● **Work item**:
Return nothing but the lines from the one with "Innovative digitale Lösungen für" through the one with "Isabel Noboa" in the data below, word for word and without pictures.

● **Supplied records**:
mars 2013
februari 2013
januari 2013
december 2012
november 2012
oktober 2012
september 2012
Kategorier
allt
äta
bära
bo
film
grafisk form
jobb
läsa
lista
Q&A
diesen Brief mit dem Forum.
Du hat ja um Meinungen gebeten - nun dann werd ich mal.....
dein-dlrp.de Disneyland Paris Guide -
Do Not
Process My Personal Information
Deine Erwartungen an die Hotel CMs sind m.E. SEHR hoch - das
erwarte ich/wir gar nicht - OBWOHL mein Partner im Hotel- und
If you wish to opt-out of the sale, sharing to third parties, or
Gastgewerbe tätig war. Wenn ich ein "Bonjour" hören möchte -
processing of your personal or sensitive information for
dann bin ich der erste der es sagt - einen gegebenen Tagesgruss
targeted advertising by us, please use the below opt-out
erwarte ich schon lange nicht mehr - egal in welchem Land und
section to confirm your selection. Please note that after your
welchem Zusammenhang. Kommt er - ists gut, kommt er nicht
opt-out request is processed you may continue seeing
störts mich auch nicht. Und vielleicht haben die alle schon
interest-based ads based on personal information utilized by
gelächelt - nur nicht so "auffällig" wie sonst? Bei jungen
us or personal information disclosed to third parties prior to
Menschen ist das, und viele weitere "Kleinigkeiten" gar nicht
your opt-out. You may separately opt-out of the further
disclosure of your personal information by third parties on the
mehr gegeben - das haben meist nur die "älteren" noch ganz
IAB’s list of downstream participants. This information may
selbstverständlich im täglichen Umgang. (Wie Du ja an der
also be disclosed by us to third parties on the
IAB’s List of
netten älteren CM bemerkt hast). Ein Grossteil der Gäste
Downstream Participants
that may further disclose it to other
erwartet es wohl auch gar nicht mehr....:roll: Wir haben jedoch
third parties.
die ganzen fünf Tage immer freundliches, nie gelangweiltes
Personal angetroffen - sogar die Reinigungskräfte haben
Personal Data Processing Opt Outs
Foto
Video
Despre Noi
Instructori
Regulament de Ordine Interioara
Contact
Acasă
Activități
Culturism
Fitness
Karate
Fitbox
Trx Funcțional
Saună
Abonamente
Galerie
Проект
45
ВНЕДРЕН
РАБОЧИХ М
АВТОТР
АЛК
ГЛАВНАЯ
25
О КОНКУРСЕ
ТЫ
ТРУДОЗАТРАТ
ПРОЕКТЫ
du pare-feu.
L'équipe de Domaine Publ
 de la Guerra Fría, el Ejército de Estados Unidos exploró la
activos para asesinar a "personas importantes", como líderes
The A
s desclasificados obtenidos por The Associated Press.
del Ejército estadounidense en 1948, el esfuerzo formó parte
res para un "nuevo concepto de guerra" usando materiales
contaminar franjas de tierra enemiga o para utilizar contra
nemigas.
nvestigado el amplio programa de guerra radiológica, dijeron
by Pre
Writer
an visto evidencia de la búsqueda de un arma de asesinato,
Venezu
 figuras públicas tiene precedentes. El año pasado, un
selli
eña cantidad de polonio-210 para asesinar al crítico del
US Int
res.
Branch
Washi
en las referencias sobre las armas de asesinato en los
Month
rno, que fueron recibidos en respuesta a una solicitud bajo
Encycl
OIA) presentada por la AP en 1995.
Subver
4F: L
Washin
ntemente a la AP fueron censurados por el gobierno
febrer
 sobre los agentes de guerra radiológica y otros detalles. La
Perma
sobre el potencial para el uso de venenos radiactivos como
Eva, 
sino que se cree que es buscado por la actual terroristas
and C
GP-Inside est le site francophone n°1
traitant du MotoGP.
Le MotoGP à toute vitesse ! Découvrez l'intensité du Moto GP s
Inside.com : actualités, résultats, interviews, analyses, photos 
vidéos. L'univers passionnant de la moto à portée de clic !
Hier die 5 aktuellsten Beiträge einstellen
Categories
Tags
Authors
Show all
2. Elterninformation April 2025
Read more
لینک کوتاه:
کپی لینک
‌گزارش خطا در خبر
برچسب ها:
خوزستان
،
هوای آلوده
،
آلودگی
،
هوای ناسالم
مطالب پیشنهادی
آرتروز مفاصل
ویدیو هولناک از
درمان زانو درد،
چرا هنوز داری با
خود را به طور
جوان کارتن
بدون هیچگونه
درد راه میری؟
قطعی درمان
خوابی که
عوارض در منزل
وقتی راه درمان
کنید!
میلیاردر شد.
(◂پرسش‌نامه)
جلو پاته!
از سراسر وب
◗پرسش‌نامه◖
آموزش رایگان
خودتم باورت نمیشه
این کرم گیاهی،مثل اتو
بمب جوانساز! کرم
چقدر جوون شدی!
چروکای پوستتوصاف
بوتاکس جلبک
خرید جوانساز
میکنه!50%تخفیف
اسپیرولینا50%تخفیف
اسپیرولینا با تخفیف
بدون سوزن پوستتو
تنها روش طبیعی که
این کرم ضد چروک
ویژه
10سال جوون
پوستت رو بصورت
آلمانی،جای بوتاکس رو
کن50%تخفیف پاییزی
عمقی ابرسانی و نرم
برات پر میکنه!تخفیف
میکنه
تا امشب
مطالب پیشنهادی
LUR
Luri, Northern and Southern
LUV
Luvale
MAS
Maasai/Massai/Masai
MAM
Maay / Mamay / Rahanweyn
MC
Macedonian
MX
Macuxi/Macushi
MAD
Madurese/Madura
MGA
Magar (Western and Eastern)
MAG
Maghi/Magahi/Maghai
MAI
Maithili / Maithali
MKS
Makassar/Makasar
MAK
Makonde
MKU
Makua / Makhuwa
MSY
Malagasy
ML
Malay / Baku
...
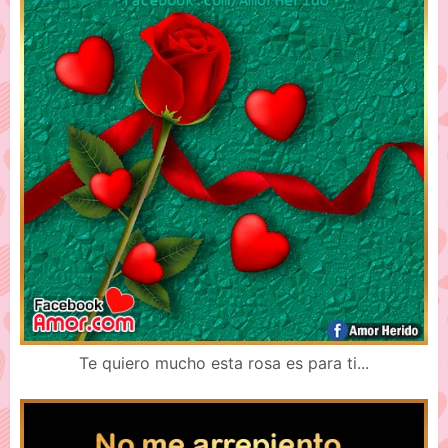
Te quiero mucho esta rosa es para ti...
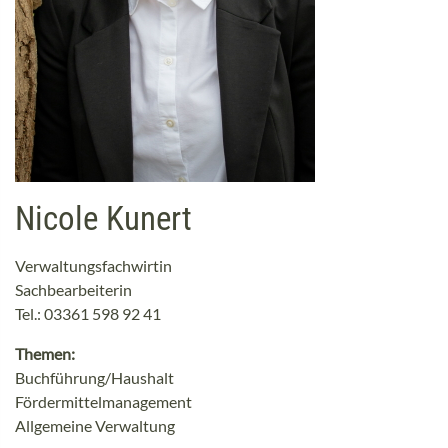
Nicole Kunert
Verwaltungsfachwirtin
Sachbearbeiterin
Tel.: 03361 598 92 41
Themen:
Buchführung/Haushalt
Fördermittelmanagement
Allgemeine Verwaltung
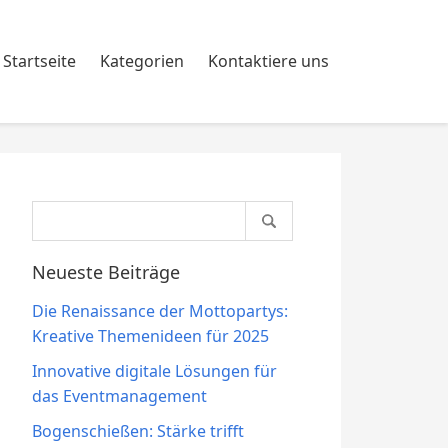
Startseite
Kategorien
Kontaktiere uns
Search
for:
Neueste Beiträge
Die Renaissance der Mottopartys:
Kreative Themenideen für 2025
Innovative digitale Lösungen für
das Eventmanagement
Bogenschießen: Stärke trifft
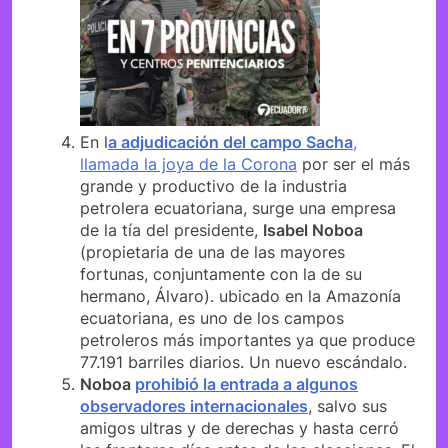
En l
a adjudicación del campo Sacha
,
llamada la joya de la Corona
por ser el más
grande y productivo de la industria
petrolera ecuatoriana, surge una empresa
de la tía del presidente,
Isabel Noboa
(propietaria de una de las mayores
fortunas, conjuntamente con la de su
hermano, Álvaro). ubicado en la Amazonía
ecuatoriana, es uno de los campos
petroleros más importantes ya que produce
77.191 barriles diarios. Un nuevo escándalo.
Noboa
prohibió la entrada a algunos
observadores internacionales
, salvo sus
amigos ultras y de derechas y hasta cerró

● **Exercise result**:
Innovative digitale Lösungen für
das Eventmanagement
Bogenschießen: Stärke trifft
En l
a adjudicación del campo Sacha
,
llamada la joya de la Corona
por ser el más
grande y productivo de la industria
petrolera ecuatoriana, surge una empresa
de la tía del presidente,
Isabel Noboa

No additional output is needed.